The outbreak of World War II had an impact on her life as well. German prisoners-of-war were incarcerated near her home and were required to work in the fields. As a teenager, she had to take meals out to the POWs working on her parents' farm and became acquainted with many of these young soldiers. She grew to have compassion for these young men who were far from home and not so very different from their American counterparts. This compassion has continued throughout her life. One of her most defining qualities is her empathy for others.
She was so influenced by the war that, upon graduation, she decided to enlist in the WAVES to become a nurse. Upon her arrival at the Induction Center in Denver, however, she broke her ankle while exiting the bus and the WAVES would not allow her to enlist. Still determined to become a nurse, she enrolled in nursing school in Halstead, Kansas, where she met my father and fell in love. She put her dream of becoming a nurse on hold to marry my father, moved to the farm in Sedgwick where she still makes her home, and devoted herself to raising three daughters.
In 1967, when my youngest sister entered school, my mother decided to return to nurse's training. She attended school while continuing to take care of her family, and became a Registered Nurse in the spring of 1969. After working several years as an RN and as a Nursing Supervisor, Mom returned to school to begin work on her Bachelor's degree. She continued to work full-time, cared for her home and family, and took evening classes until she earned her Bachelor of Science degree in Nursing.
The farm crisis of the 1980s had a profound effect on my parents. They, along with many of their peers, were in jeopardy of losing the family farm. Both of my parents refused to capitulate and worked two jobs trying to save the farm. For years, Mom worked two full-time nursing jobs, working seven days a week, sometimes sixteen hours per day,
What seemed like the final straw occurred in July, 1993. My parents had gone to Colorado to bring my ailing grandmother back to live with them. During their 24-hour absence, torrential rains hit this area. Their house, situated on a bank of the Little Arkansas River and surrounded by a dike, was inundated by the ensuing floodwaters.

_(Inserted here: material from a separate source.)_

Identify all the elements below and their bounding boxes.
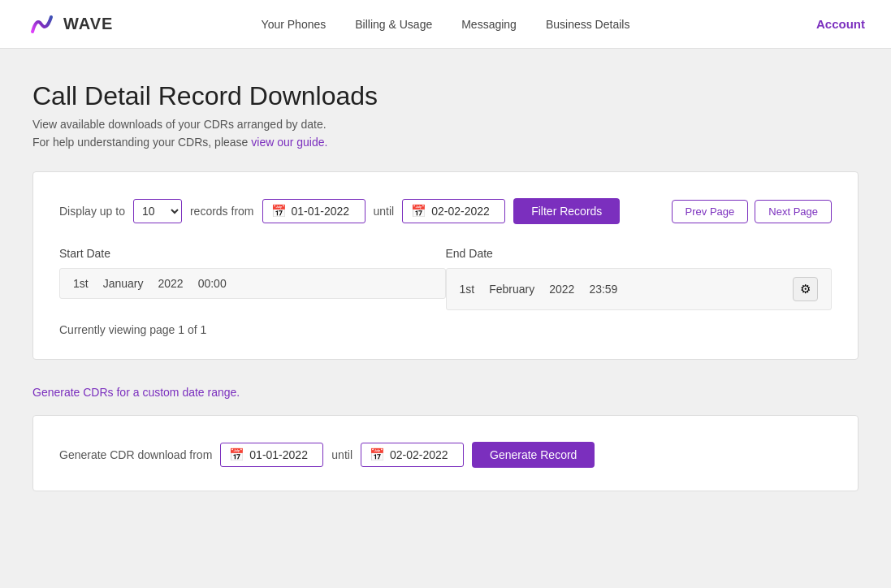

The force of the floodwaters was massive, pushing their home off its foundation and destroying everything they owned. The floodwaters also destroyed the crops.
My parents continued to struggle, refusing to give up. The stress was overwhelming, causing my father's death in 1995. Since his death, my mother has continued to work two full-time jobs and run the farm.
Despite the near-impossible hurdles she has had to overcome, my mother has remained a compassionate and giving person. While sifting through the flood-ravaged remains of her personal possessions, my sisters and I came across many notes written to her by former patients, thanking her for kind acts that ranged from providing them with needed toiletries to purchasing bus transportation home from the hospital for patients who could not afford it. The day before Christmas this past year, she learned of a coworker who could not afford to buy any Christmas presents for her three children. My mother quietly provided Christmas for these children, even though she had only casually known their mother for a few weeks.
My mother embodies the spirit of Pilgrim and pioneer women. She has endured great hardship and challenge, persevering through sheer determination and courage.